Acts of healing a nation

August 3, 2001

In the dark days of Milosevic's regime, four women in Belgrade created theatre amid the destruction. Noel Witts explores their bid to help Serbia regain its sense of humanity.

Belgrade's sense of performance - honed by Serbians' black sense of humour - has often been used to lampoon the Milosevic regime unmercifully. Witness members of the public marching past the state television headquarters with eyes closed in 1992 in a protest entitled "The Strolling of the Blind", or the mass offering of bars of soap to members of the Serbian parliament "to wash their dirty tongues". But alternative theatre in Belgrade does not just serve as a weapon of protest. It has other roles: to remind people of their humanity in an era of mass suffering and to help them come to terms with Milosevic's dark legacy.
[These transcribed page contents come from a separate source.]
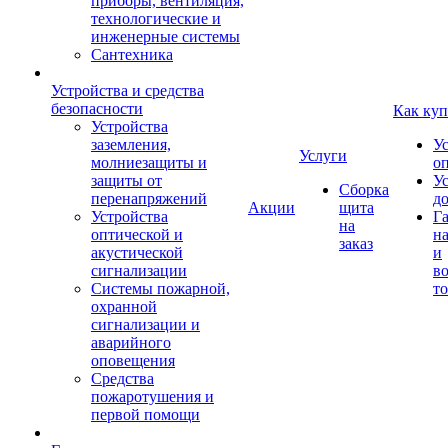
приборы, вентиляция,
технологические и
инженерные системы
Сантехника
Устройства и средства
безопасности
Как куп
Устройства
заземления,
У
Услуги
молниезащиты и
о
защиты от
У
Сборка
перенапряжений
д
Акции
щита
Устройства
Г
на
оптической и
на
заказ
акустической
и
сигнализации
во
Системы пожарной,
то
охранной
сигнализации и
аварийного
оповещения
Средства
пожаротушения и
первой помощи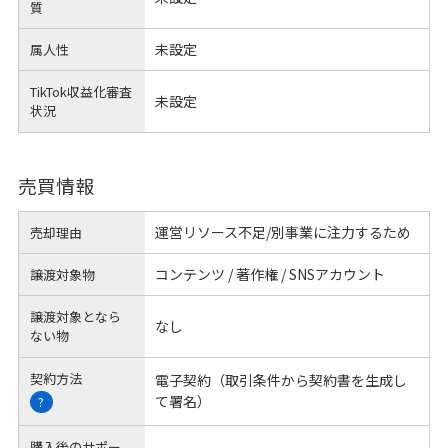
質
未設定
属人性
TikTok収益化審査
未設定
状況
売買情報
運営リソース不足/別事業に注力するため
売却理由
コンテンツ / 著作権 / SNSアカウント
譲渡対象物
譲渡対象となら
なし
ない物
契約方法
電子契約（取引条件から契約書を生成し
て署名）
?
購入後のサポー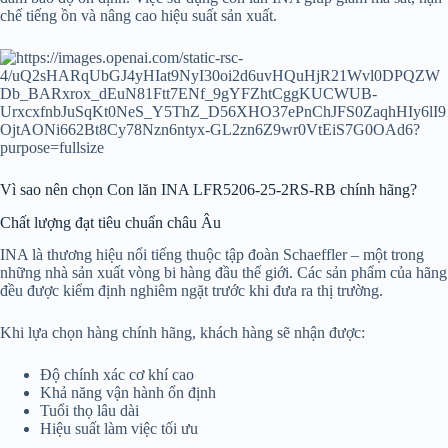
chế tiếng ồn và nâng cao hiệu suất sản xuất.
Vì sao nên chọn Con lăn INA LFR5206-25-2RS-RB chính hãng?
Chất lượng đạt tiêu chuẩn châu Âu
INA là thương hiệu nổi tiếng thuộc tập đoàn Schaeffler – một trong
những nhà sản xuất vòng bi hàng đầu thế giới. Các sản phẩm của hãng
đều được kiểm định nghiêm ngặt trước khi đưa ra thị trường.
Khi lựa chọn hàng chính hãng, khách hàng sẽ nhận được:
Độ chính xác cơ khí cao
Khả năng vận hành ổn định
Tuổi thọ lâu dài
Hiệu suất làm việc tối ưu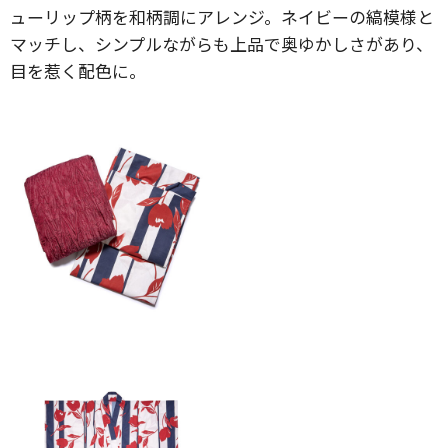
ューリップ柄を和柄調にアレンジ。ネイビーの縞模様と
マッチし、シンプルながらも上品で奥ゆかしさがあり、
目を惹く配色に。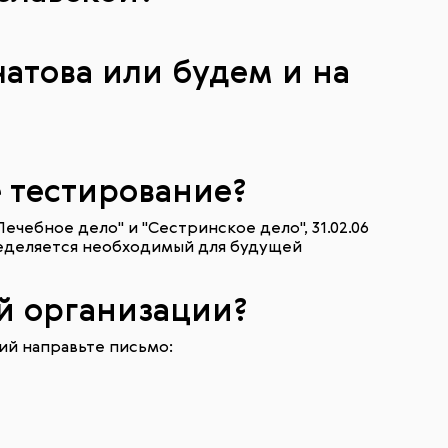
чатова или будем и на
е тестирование?
ебное дело" и "Сестринское дело", 31.02.06
пределяется необходимый для будущей
ой организации?
ий направьте письмо: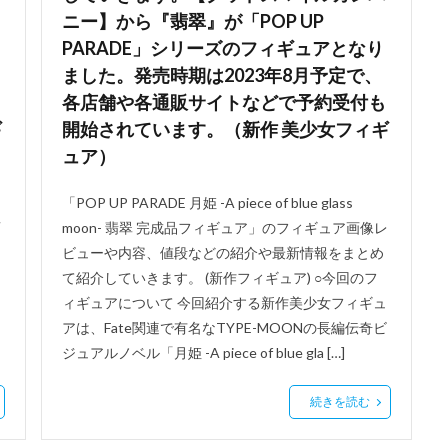
ニー】から『翡翠』が「POP UP
PARADE」シリーズのフィギュアとなり
ました。発売時期は2023年8月予定で、
各店舗や各通販サイトなどで予約受付も
ギ
開始されています。（新作 美少女フィギ
ュア）
「POP UP PARADE 月姫 -A piece of blue glass
画
moon- 翡翠 完成品フィギュア」のフィギュア画像レ
ビューや内容、値段などの紹介や最新情報をまとめ
て紹介していきます。 (新作フィギュア) ○今回のフ
ィギュアについて 今回紹介する新作美少女フィギュ
アは、Fate関連で有名なTYPE-MOONの長編伝奇ビ
ジュアルノベル「月姫 -A piece of blue gla […]
続きを読む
Dah theatre - the word means "breath" in Serbo-Croat - is the first independent theatre company to be founded in Belgrade. In the week that Slobodan Milosevic was taken away to the Hague to be tried for crimes against humanity, the company celebrated its tenth birthday.

It is a collective of four extraordinary Serbian women who have been creating theatre pieces throughout the Yugoslavian wars - pieces that have, through a collection of powerful ideas and images, attempted amid the destruction to remind people of their right to humanity, even implying that it might be possible to create a new life - if only for an hour or so - from the ruins.

Mostly, the shows have been performed outside the mainstream of Belgrade theatre life - on the streets, in the Rex Arts Centre (a converted cinema) and in courtyards and alleys. They have titles such as Gifts of Our Ancestors , Angels' Memories , Documents of the Times and Maps of Forbidden Remembrance , all indicating the company's concern with preserving what has been destroyed, and with finding a way of cleansing the audiences. In the words of director Dijana Milosevic (no relation), for ten years the company has "been making a cry of creation to coincide with the fall of Yugoslavia and the general destruction that followed... opposing destruction with creation".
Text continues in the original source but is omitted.